[[ ENTRIES PROVIDED open ]]

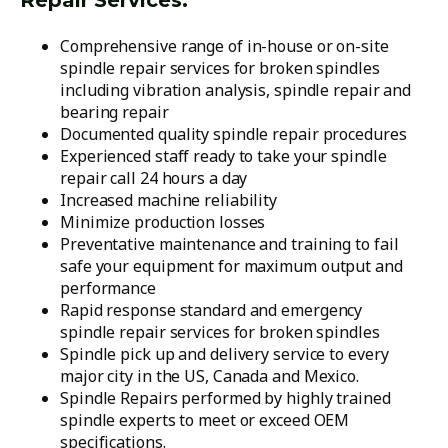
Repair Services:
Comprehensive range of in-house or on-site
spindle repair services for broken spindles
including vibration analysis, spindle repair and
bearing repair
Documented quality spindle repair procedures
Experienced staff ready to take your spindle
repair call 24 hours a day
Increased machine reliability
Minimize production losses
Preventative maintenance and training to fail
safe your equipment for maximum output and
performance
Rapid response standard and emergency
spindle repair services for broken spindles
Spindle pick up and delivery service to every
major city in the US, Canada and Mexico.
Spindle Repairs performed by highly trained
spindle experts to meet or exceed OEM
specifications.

[[ ENTRIES PROVIDED closed ]]
[[ ENTRIES PROVIDED open ]]

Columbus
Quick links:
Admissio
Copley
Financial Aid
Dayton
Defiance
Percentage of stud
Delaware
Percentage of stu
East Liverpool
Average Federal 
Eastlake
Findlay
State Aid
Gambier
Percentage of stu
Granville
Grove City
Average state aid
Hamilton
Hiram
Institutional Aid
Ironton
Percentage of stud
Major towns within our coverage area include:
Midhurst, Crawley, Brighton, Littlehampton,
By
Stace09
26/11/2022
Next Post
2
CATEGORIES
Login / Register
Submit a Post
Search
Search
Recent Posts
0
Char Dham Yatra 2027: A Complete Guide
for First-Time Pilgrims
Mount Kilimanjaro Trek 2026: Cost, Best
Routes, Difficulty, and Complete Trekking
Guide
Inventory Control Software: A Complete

[[ ENTRIES PROVIDED closed ]]
[[ ENTRIES PROVIDED open ]]

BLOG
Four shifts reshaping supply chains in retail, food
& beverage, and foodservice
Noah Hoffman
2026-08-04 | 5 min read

[[ ENTRIES PROVIDED closed ]]

- _PROBLEM TO SOLVE_:
Tell how many lines in the material hold the word "Complete". Reply with the number only.

- _YOUR SOLUTION_:
3